The best way to get this running quickly on older computers is to support lower resolutions - i.e. get the required fillrate down.
Motion blur,

I think 30fps is fine for a 2D game.
Why lock it to 30fps at all?

Let the system do as many fps as it can..
Sometimes the frame rate can actually establish the character of a game.

A 30fps game might have a different playability than a 60fps game just from the smoothness of the animation.

Who knows, it might have to do with the fact that movies play at 24fps.
It's not what you're taught, it's what you learn.
Why lock a game at 30 fps, well I want to do a very simple scrolling 2D game, and I want it to run on almost any machine. and well, if I don''t lock the fps the game will run too fast to play on fast Athlons, I would rather have it run the same speed on any system.
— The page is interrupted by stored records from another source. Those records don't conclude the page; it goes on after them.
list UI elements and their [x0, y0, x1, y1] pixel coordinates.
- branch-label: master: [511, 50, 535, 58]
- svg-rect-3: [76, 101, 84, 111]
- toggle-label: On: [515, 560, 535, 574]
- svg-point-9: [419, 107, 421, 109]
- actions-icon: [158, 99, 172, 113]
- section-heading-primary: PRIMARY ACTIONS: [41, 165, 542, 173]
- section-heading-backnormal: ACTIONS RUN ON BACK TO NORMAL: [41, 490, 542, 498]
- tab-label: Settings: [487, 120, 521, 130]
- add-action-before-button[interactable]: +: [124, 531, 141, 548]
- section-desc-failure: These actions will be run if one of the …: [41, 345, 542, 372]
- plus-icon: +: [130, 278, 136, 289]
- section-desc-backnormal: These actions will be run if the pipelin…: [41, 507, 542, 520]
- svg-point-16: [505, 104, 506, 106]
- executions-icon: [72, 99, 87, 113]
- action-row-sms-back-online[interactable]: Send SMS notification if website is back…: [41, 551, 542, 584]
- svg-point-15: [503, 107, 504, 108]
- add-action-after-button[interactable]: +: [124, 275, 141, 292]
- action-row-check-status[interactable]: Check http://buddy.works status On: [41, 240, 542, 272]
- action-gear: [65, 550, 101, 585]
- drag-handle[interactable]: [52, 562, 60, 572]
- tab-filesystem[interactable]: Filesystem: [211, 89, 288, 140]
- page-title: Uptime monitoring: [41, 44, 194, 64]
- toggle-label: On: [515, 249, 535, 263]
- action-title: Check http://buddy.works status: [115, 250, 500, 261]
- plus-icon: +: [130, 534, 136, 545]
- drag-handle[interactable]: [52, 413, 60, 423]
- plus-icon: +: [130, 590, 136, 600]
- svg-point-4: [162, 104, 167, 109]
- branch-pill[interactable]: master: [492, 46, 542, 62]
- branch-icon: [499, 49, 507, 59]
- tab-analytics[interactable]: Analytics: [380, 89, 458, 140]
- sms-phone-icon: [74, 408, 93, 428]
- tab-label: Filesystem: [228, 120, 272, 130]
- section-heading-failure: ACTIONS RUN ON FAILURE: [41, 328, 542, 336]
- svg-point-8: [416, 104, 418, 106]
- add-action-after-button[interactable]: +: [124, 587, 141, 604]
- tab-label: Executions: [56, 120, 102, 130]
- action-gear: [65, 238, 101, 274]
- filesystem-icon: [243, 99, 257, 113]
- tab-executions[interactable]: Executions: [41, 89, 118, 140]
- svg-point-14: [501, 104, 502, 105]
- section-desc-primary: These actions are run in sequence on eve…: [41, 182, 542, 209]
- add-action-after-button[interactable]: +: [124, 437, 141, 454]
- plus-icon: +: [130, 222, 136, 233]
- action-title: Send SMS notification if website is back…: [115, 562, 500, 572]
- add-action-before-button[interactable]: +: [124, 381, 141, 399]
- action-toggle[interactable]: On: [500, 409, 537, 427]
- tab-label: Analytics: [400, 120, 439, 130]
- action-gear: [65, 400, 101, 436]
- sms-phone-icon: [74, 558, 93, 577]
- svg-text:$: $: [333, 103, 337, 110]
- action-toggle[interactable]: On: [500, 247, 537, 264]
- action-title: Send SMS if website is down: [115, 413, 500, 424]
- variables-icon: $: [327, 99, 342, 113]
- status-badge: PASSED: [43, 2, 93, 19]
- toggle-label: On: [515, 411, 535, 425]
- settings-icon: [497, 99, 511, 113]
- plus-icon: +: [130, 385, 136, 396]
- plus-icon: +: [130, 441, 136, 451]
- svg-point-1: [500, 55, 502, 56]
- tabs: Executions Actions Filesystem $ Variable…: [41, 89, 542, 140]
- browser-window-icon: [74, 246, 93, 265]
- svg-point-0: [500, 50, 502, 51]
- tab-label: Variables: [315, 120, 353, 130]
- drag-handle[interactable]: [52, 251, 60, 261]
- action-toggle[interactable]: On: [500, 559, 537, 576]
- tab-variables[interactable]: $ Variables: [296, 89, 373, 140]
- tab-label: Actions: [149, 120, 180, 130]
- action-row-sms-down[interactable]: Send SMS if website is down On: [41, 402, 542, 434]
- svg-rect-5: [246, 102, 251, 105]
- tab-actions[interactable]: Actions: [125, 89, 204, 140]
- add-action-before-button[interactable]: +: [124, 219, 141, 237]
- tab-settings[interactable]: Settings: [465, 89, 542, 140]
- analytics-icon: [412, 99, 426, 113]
And at the moment I do that by locking fps, not by timing.
I didn''t ask this to hear how stupid I am and how wrong my method is. it is the way all games have been made for about 10 years, so it''ll work for me.

Motion blur, any hints on that, or tutorials around?

It''''s nice to be important, but it''''s more important to be nice.
Don't we all still remember and miss the day we plotted our first pixel?
Letting the FPS go wild doesn''t stop you from having your game run reasonably on any PC. You can write your code so that the graphics are time-synched.

I agree with letting the FPS go crazy. 60 fps looks a lot better than 30..


Cheers!
------------------http://www.nentari.com
quote:Why lock a game at 30 fps, well I want to do a very simple scrolling 2D game, and I want it to run on almost any machine. and well, if I don't lock the fps the game will run too fast to play on fast Athlons, I would rather have it run the same speed on any system.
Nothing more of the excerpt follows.